3 minute read

Neural text-to-speech brought unprecedented improvements in the naturalness of synthetic speech. But it came with a cost. While parametric and concatenative speech synthesis systems produce tens of seconds of audio in just 1 second of wall time (they deliver >10 xRT*) on a single CPU core, neural TTS requires way more computational power. You often need a GPU to provide compelling latency for responsive applications. Fortunately, when there is a will, there is a way. Let’s dive into on-device Neural TTS and see what Balacoon has to offer.

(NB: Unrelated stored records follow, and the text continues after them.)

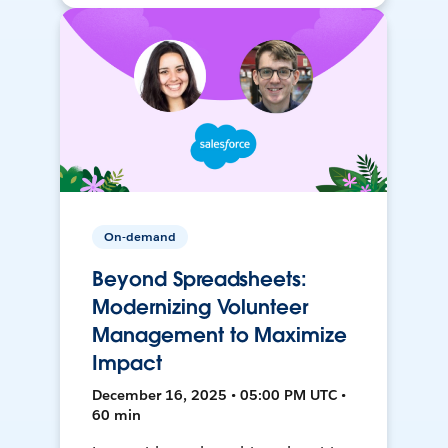
On-demand
Beyond Spreadsheets:
Modernizing Volunteer
Management to Maximize
Impact
December 16, 2025 • 05:00 PM UTC •
60 min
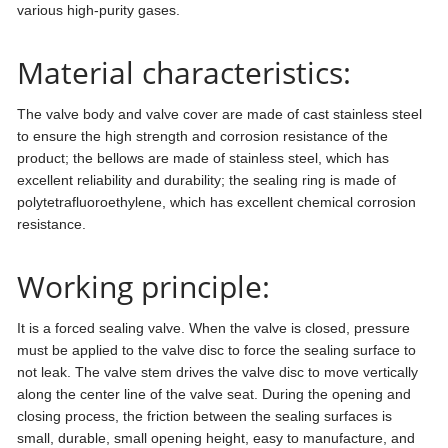
various high-purity gases.
Material characteristics:
The valve body and valve cover are made of cast stainless steel
to ensure the high strength and corrosion resistance of the
product; the bellows are made of stainless steel, which has
excellent reliability and durability; the sealing ring is made of
polytetrafluoroethylene, which has excellent chemical corrosion
resistance.
Working principle:
It is a forced sealing valve. When the valve is closed, pressure
must be applied to the valve disc to force the sealing surface to
not leak. The valve stem drives the valve disc to move vertically
along the center line of the valve seat. During the opening and
closing process, the friction between the sealing surfaces is
small, durable, small opening height, easy to manufacture, and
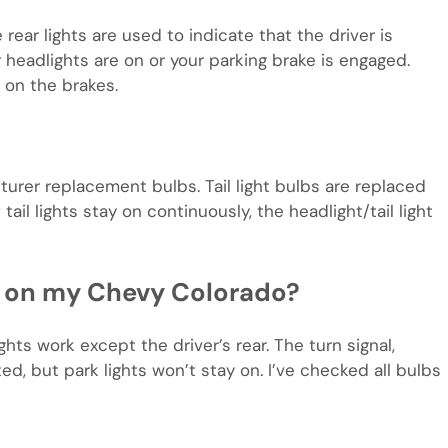
rear lights are used to indicate that the driver is
 headlights are on or your parking brake is engaged.
 on the brakes.
urer replacement bulbs. Tail light bulbs are replaced
ail lights stay on continuously, the headlight/tail light
ng on my Chevy Colorado?
ghts work except the driver’s rear. The turn signal,
ted, but park lights won’t stay on. I’ve checked all bulbs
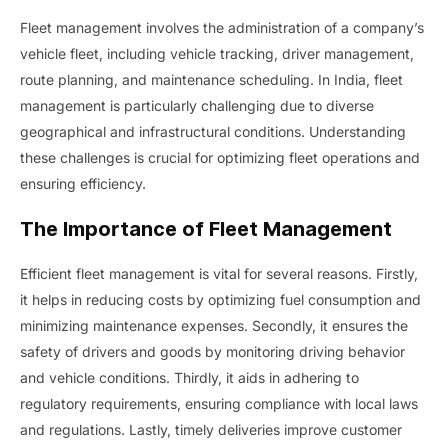
Fleet management involves the administration of a company’s
vehicle fleet, including vehicle tracking, driver management,
route planning, and maintenance scheduling. In India, fleet
management is particularly challenging due to diverse
geographical and infrastructural conditions. Understanding
these challenges is crucial for optimizing fleet operations and
ensuring efficiency.
The Importance of Fleet Management
Efficient fleet management is vital for several reasons. Firstly,
it helps in reducing costs by optimizing fuel consumption and
minimizing maintenance expenses. Secondly, it ensures the
safety of drivers and goods by monitoring driving behavior
and vehicle conditions. Thirdly, it aids in adhering to
regulatory requirements, ensuring compliance with local laws
and regulations. Lastly, timely deliveries improve customer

On-device Neural TTS recap

Several milestones of Neural TTS evolution are worth mentioning in this regard. Generating raw waveform is the most computationally expensive part of synthesis. WaveRNN[1] from Google pioneered real-time synthesis on CPU. The authors used sparsification (dropping most neural network weights) and subscaling (generating multiple samples simultaneously) to achieve remarkable results. Later LPCNet[2] brought these advances, as well as an idea of mixing signal processing with neural networks, to the public. And finally, in a trend of GAN-based vocoding overtaking the domain, MB-MelGAN[3] came forward by breaking the curse of auto-regressive waveform generation.

Acoustic features prediction was a less acute problem and down-scaled reasonably well. The most widely spread FastSpeech2[4] already has only 30M parameters and runs reasonably fast. And with LightSpeech[5], Microsoft has shown that it is possible to shrink it down to 2M parameters.

So once VITS[6] and JETS[7] paved the way to end-to-end speech synthesis, combining acoustic features prediction and vocoding, it was already clear that low resource end-to-end TTS is just around the corner. Indeed NIX-TTS[8] came into the game, squishing the whole Neural TTS backend into 5M parameters that run 0.5xRT on a Raspberry PI 3B.

Implementations available

While LPCNet is not so widely used anymore, it is worth mentioning because the implementation contains valuable engineering insights, such as sparsification and vectorization. TensorFlowTTS combines mentioned FastSpeech2 and MB-MelGAN in an android example powered by TFLite. Nix-TTS authors release their code and models. And lastly, there is Piper, which competes with Nix-TTS in terms of performance (also 5M parameters models), but instead of distillation, it simply downscales VITS architecture.

Introducing Light💡

We composed our own version of the lightweight TTS model called Light. It has fewer parameters compared to default JETS models. Therefore it compromises quality and multi-speaker, multi-lingual capabilities. It also delivers only 16kHz audio instead of 24kHz. On the other hand, it provides an order of magnitude faster synthesis on the CPU.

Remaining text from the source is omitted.